Читать «Рябиновый дождь» онлайн - страница 122

Витаутас Петкявичюс

— Как ты посмела? — ругал ее комсорг.

— Мужчинам в палате делать нечего, — с улыбкой ответила она и обезоружила крикуна.

— Ты хоть думаешь, что говоришь?

— Думаю, там даже на двери написано, что мужчинам вход воспрещен, — посмеивалась над ним и весело смотрела в глаза. — Если тебя это не убеждает, я могу добавить: мужчины за это не отвечают. А если ты другой — вини свою маму.

Потом этот ханжа-комсорг приглашал ее в кино, угощал дешевыми конфетами. Он же, перепуганный, передал ей телеграмму Стасиса.

Эта зеленая бумажка, это появление Стасиса на вокзале встревожили ее, но чтобы такое?.. Боже мой! У нее потемнело в глазах, помутился разум… И отец… И мать… И все три брата… Все! И ее заступник Пятрас, и оба маленьких сорванца… Господи, господи! Все лежали на снятой двери сарая, вытянувшиеся, пожелтевшие, закрыв глаза… Весь ее мир тогда лежал расстрелянный.

Бируте выла, металась, то и дело рвала на себе платье и кричала сквозь плач:

— Это из-за меня… Это я виновата! Не надо было мне тогда этого делать… Боже мой, почему так? Почему их, а не меня?..

В те дни Бируте была как безумная, бродила растерзанная, непричесанная, соседи избегали ее, и только Моцкуса это не смущало. Он остался таким же, как всегда, — добрым, отзывчивым, улыбающимся, он один не позволял себя запугать.

— Выкричись, выплачься, потом легче будет. — Он гладил плечи Бируте, обнимал, прижимал ее к груди и все курил, курил, дрожащими руками зажигая одну папиросу от другой.

Бируте уже тогда хотелось быть рядом с Моцкусом, никогда не расставаться с ним, но Викторас заглядывал к ней, спрашивал о чем-нибудь, угощал солдатским сахаром и снова исчезал.

Бируте было стыдно думать о нем — вокруг столько боли и слез, но, оставшись одна, она все представляла его себе — сильного, не умеющего кланяться каждой пуле, со сверкающими в улыбке белыми мелкими зубами…

— Такой уж у меня бешеный характер, поэтому молочные зубы еще не выпали, а зубы мудрости пока не выросли, — шутил он в те дни, когда другие ходили в черном платье и тащили с хутора Гавенасов все, что можно.

Однажды, после какой-то большой неудачи, он обнял ее, странно вздрогнул и долго не отпускал ее рук, потом поднес их к своему лицу, поцеловал и сказал:

— Прости.

— За что? Вы ничего не сделали.

— Поэтому и прости.

— Не понимаю — за что?

— За то, Бируте, что вы — наш грех и наше искупление, — снова сверкнул белыми зубами и рассмеялся.

Ей не нравилось, что Викторас разговаривает с ней, как отец, полунамеками, чересчур сдержанно, и все-таки вполне хватало и того, что он приходит к ней и иногда даже целует по-братски.

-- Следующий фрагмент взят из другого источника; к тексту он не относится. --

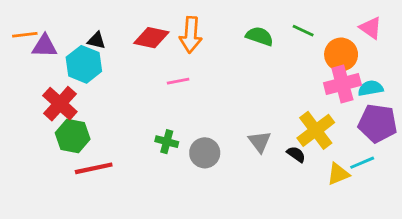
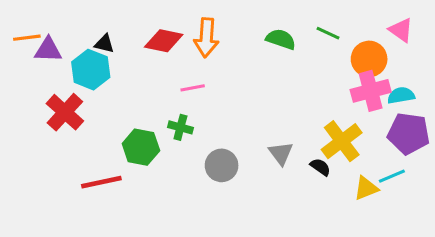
green hexagon: (73, 136) -> (141, 147), moved
green cross: (167, 142) -> (180, 127), moved

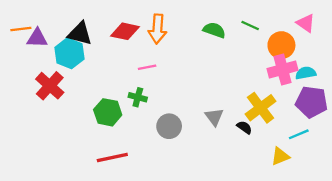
black triangle: (104, 44) -> (80, 34), size x1.6
red line: (101, 182) -> (112, 157), moved
yellow triangle: (366, 188) -> (280, 156), moved

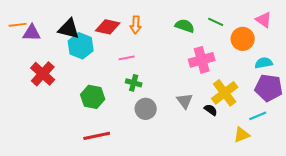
orange arrow: (157, 29) -> (136, 25), size x0.7
cyan hexagon: (69, 53) -> (81, 46), moved
pink cross: (283, 69) -> (202, 60), moved
green cross: (138, 97) -> (134, 83), moved

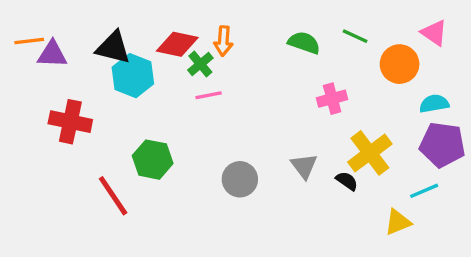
pink cross: (202, 60) -> (332, 99), size x0.7
red cross: (43, 74) -> (70, 122), turned -30
green cross: (134, 83) -> (200, 64), moved, turned 35
red line: (97, 136) -> (113, 196), moved, turned 68

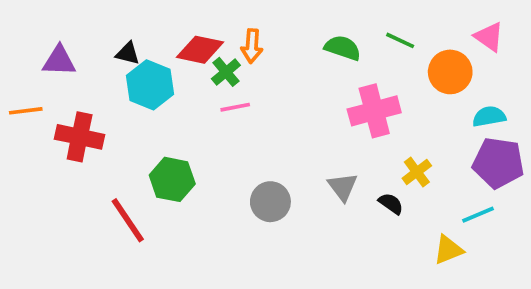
orange line: (29, 41) -> (26, 111), moved
black triangle: (113, 48) -> (128, 53), size x0.6
pink cross: (332, 99) -> (374, 111), size x1.5
yellow cross: (370, 153) -> (417, 172), size x0.6

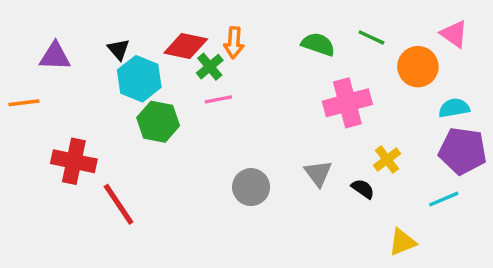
black triangle: (128, 53) -> (119, 49), turned 35
red cross: (80, 137) -> (74, 161), moved
green hexagon: (172, 179) -> (158, 122), moved
yellow triangle: (448, 250) -> (402, 242), moved

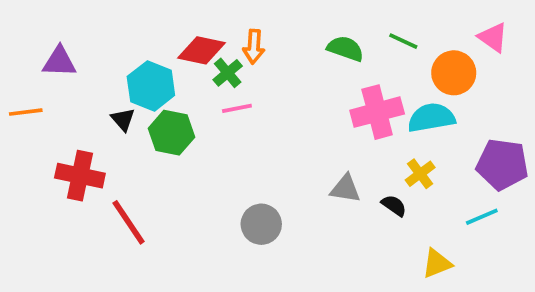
black triangle: (119, 49) -> (123, 120), moved
cyan semicircle: (454, 108) -> (431, 118), moved, size x1.4
gray triangle: (318, 173) -> (345, 189), turned -44
gray circle: (251, 187) -> (261, 224), moved

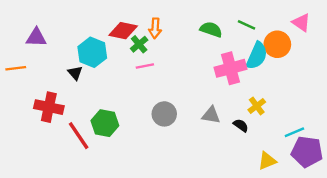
cyan semicircle: (431, 118) -> (257, 56), moved, turned 124
green hexagon: (172, 133) -> (105, 123), moved
purple pentagon: (502, 164) -> (307, 152), moved
gray circle: (261, 224) -> (164, 114), moved

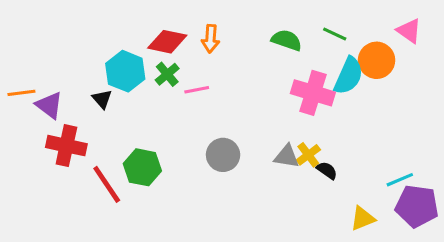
purple triangle: (36, 37) -> (49, 105), moved, turned 35
green cross: (139, 44) -> (167, 74), moved
pink cross: (231, 68) -> (313, 93), turned 32
yellow cross: (257, 106) -> (308, 155), moved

После того как Бируте начала разговаривать сама с собой, стала прятаться от людей, перебралась спать в густые заросли сирени, Моцкус посоветовал ей позвать Стасиса. И она, как дурочка, пришла и попросила:

— Приди, я больше не могу одна.

И Стасис пришел, не испугался. Единственный из всей деревни!

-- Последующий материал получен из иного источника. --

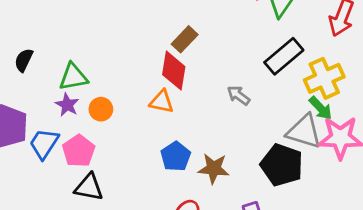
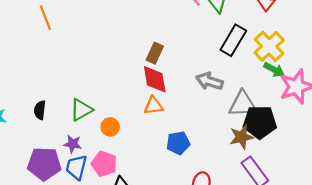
gray arrow: (239, 95) -> (209, 81), size x1.4
purple star: (67, 105) -> (73, 144), moved
gray triangle: (304, 131) -> (243, 104), moved
blue pentagon: (176, 156) -> (178, 143), turned -30
brown star: (214, 168) -> (241, 137), moved

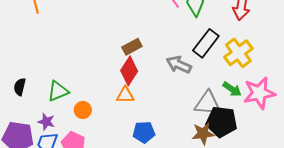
brown rectangle: (155, 53) -> (132, 47), turned 30
green arrow: (274, 70) -> (232, 89), moved
red diamond: (155, 79) -> (129, 71), turned 36
gray arrow: (209, 81) -> (179, 65), moved

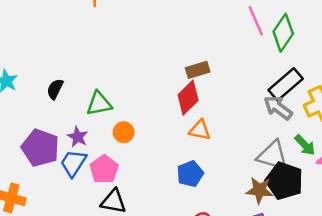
gray arrow: (179, 65) -> (278, 108), moved
orange triangle: (125, 95) -> (200, 130), moved
blue pentagon: (144, 132) -> (190, 174), turned -30

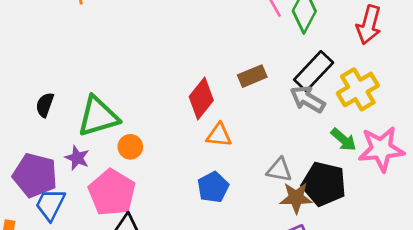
brown rectangle: (198, 70) -> (252, 76), moved
green triangle: (99, 104) -> (98, 117), size x1.4
gray triangle: (273, 156) -> (279, 170), moved, size x0.7
blue trapezoid: (73, 163) -> (50, 204), moved
pink pentagon: (104, 169) -> (112, 193), size x1.4

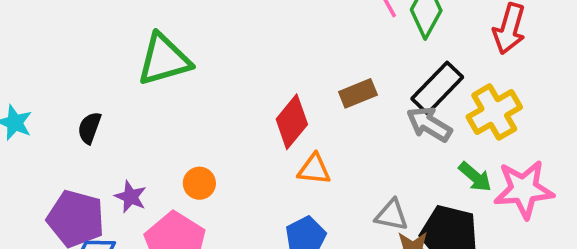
green triangle: (98, 117) -> (164, 60), moved

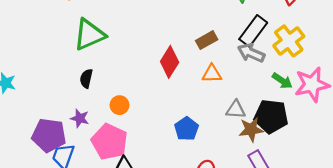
black semicircle: (89, 128) -> (86, 79), moved
orange triangle: (314, 169) -> (212, 74), moved

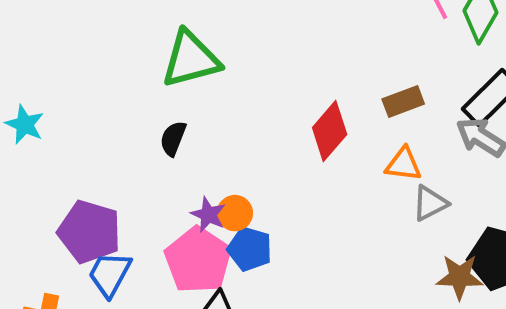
orange circle: (120, 105) -> (235, 213), moved
gray triangle: (236, 110) -> (430, 203), moved, turned -40
purple star: (80, 118) -> (208, 215), moved
blue pentagon: (186, 129) -> (250, 249), moved, turned -30

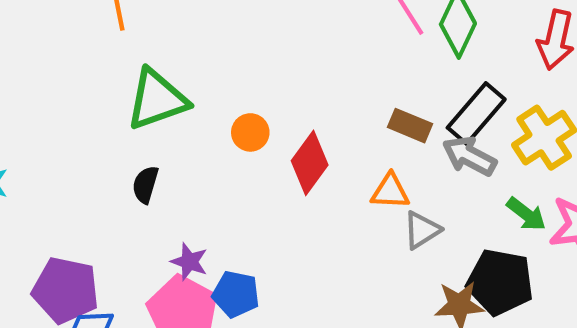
brown rectangle: (403, 102) -> (410, 126), moved, turned 48
orange circle: (235, 213) -> (250, 132), moved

И теперь она не понимает, почему Стасис, а не кто другой? Почему не подруга или старуха соседка?.. Может, потому, что Жолинас был мужчиной и Бируте рядом с ним казалось безопаснее. Она привыкла к нему. Назойливая доброта, покорная послушность унижали Стасиса в глазах Бируте, он будто обабился, и она не стеснялась его, как близкого родственника. Стасис был довольно красив, мужествен, когда требовалось — даже смел… Но едва Бируте начинала думать о его добродетелях, он становился неприятен ей, как те глупые и некрасивые подруги, с которыми она водилась лишь потому, что сама была не такая, потому что среди них еще сильнее чувствовала свое превосходство.